ウルダハ操車庫へ
Lv.4ウルダハ操車庫へ
クイックサンドで、モモディから「ウルダハの街には慣れた?」と聞かれた。
「いろいろな場所を回って、土地勘は掴めたかしら」
街もおそらく一周はできたし、なんとなく慣れてきた気はする。街の外に出るのにもだいぶ躊躇いがなくなってきた。ザナラーンは広いので、端から端へ足を伸ばすのはまだ先だと思うけれど。
「ウルダハ操車庫にパパシャンさんっていう古い知り合いがいるの。彼ならきっと、初心者に手ごろな仕事をくれると思うわ」
クイックサンドの表玄関を出て、すぐ目の前にあるナル大門を通り、中央ザナラーンへ向かう。
「外には危険がいっぱいよ。それほど強くはないけど、襲ってくる魔物もいるわ。装備を整えていってらっしゃい」
モモディの親切が嬉しい。まだまだですが、一応剣術士ギルドに所属した身ですのでなんとかなると思います。えへへ。
外に出るならついでにこなせる用事も作っていこう、という考えが巡るようにもなってきたので。
寄り道:Lv3.革製品の材料は?
格闘士ギルド前にいるジャジャクタから、頼みごとを請け負った。
「私は格闘士ギルドに出入りしている商人なんだが、練習に使用するグローブや胸当てなど、格闘用革製品の大量発注を受けたのだ。しかし…今、材料が在庫切れでな」
良質な材料となるスナッピング・シュルーという魔物の粗皮をとってきてほしい、とのことだ。

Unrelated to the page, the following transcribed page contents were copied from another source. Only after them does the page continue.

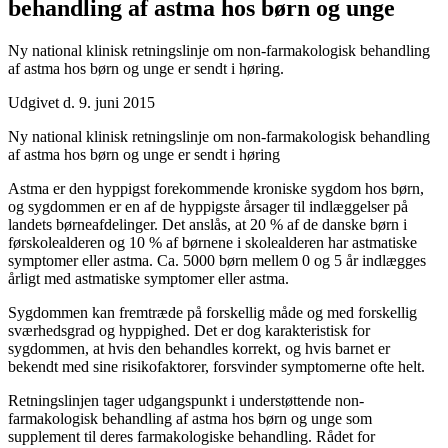
behandling af astma hos børn og unge
Ny national klinisk retningslinje om non-farmakologisk behandling
af astma hos børn og unge er sendt i høring.
Udgivet d. 9. juni 2015
Ny national klinisk retningslinje om non-farmakologisk behandling
af astma hos børn og unge er sendt i høring
Astma er den hyppigst forekommende kroniske sygdom hos børn,
og sygdommen er en af de hyppigste årsager til indlæggelser på
landets børneafdelinger. Det anslås, at 20 % af de danske børn i
førskolealderen og 10 % af børnene i skolealderen har astmatiske
symptomer eller astma. Ca. 5000 børn mellem 0 og 5 år indlægges
årligt med astmatiske symptomer eller astma.
Sygdommen kan fremtræde på forskellig måde og med forskellig
sværhedsgrad og hyppighed. Det er dog karakteristisk for
sygdommen, at hvis den behandles korrekt, og hvis barnet er
bekendt med sine risikofaktorer, forsvinder symptomerne ofte helt.
Retningslinjen tager udgangspunkt i understøttende non-
farmakologisk behandling af astma hos børn og unge som
supplement til deres farmakologiske behandling. Rådet for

先日はナル大門を出て右手を歩いたので、今日は左手を歩いてみる。こちらにも城壁に沿って屋台がいくつかあるが、商売をしている様子はない。机に腰掛けてパイプを手にした男が古傷が痛むと話している。ランデベルトと似たアクセサリをつけていた。これはどういう慣習なのかがとても気になっている。初めは刺青かと思った。
「…ハラヘッタ」
どこから聞こえるのか見回すと、壺や皿など買うならそれなりの値がつきそうな金物を並べた机の下で、うずくまるララフェル族が呟いていた。
こちら側にはテントが多い。そばで立ち話をしている人もいる。「ウルダハで仕事を探せば…」と考える人と、「無理よ、絶対」と断言する人の会話だ。景気の良さが微塵も感じられない。
他にも座り込んで咳き込む人、乾いた土の上に横倒れている人。
ここのテントは彼らのものではないのだろうか。休んではいられないけれどとうとう身体を支えていられなくなってこんな体勢に?
陽が高くなり、今日は明るい中央ザナラーンを見ている。でも、やはり物寂しい一帯だ。
無事スナッピング・シュルーを狩って目的を果たし、ウルダハ操車庫に行った。
「モモディ殿の紹介で、私から仕事をもらいに来たですと?」
前に一度話しかけてはいるが、今日は両手を腰に当てて、とっつきにくそうな雰囲気だ。パパシャンはウルダハ操車庫の所長を務める人物だった。
「なに、所長といっても名ばかりの名誉職。老後の余生をノンビリと過ごしておるだけですわい」
再び、五年前の第七霊災を境に様変わりしたこの辺りの話を聞かせてもらう。
「霊災によって被害を被った故郷を復興するため、民という民が力の限り、力を合わせて働いた。その結果が、今あるウルダハの立派な威容なのです。この立派な線路も、そのひとつ。民の必死の努力が結実したものですな。…しかし第七霊災の傷は癒えきってはおりませぬ」
インフラがとりあえず整ったので、その他の復興はこれからというタイミングなのだろう。パールレーンやストーンズスロー貧民窟を見るとそう感じる。
「手の行き届かぬ場所、手を入れねばならぬ場所は、まだまだ、たくさんあるのです」
そしてとりあえずインフラが整って不満なく暮らせる人々が、そうでない場所のことを考えなくなるタイミングでもある気がする。
パパシャンは冒険者である私の手助けが欲しいと言うが、今のところ急ぎの仕事はないようだ。
仕事はもらえなかったが、スートブラックのオルタード・サイブーツをもらった。ララフェルらしいブーツからの卒業である。
ウルダハに戻り、ジャジャクタにスナッピング・シュルーのざらついた粗皮を渡した。良質だと喜んでもらえたのでよかった。
「格闘士ギルドは大口の取引先だからな。納品が遅れて仕事に穴でも開いたら、大損失だ」
助かったよ、と労ってもらえるのはこの世界でも嬉しい。